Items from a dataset
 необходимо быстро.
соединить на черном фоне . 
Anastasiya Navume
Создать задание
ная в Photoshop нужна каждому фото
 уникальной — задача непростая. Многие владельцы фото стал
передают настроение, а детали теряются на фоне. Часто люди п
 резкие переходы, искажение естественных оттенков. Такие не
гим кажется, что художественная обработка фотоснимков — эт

---

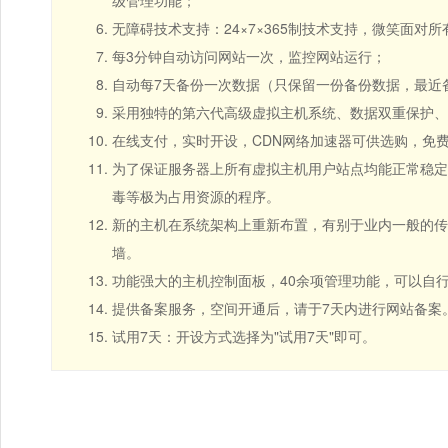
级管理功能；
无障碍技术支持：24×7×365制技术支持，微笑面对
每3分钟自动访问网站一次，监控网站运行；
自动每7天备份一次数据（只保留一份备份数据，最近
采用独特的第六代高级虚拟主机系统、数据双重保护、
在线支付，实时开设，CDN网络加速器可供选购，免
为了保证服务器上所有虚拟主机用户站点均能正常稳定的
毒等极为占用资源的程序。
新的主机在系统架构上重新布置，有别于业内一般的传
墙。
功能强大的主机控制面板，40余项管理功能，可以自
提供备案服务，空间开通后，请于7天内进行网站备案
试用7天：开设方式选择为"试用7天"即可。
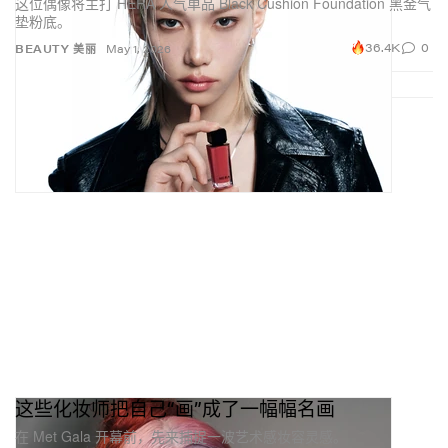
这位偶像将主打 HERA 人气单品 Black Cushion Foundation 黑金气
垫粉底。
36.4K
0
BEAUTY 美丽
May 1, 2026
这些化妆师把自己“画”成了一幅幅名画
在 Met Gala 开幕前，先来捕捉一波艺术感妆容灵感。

• WHAT IS EXPECTED
Return exactly, and only, the lines above starting at the line that contains "необходимо быстро." and ending at the line that contains "передают настроение, а".

• PROBLEM SOLUTION
 необходимо быстро.
соединить на черном фоне . 
Anastasiya Navume
Создать задание
ная в Photoshop нужна каждому фото
 уникальной — задача непростая. Многие владельцы фото стал
передают настроение, а детали теряются на фоне. Часто люди п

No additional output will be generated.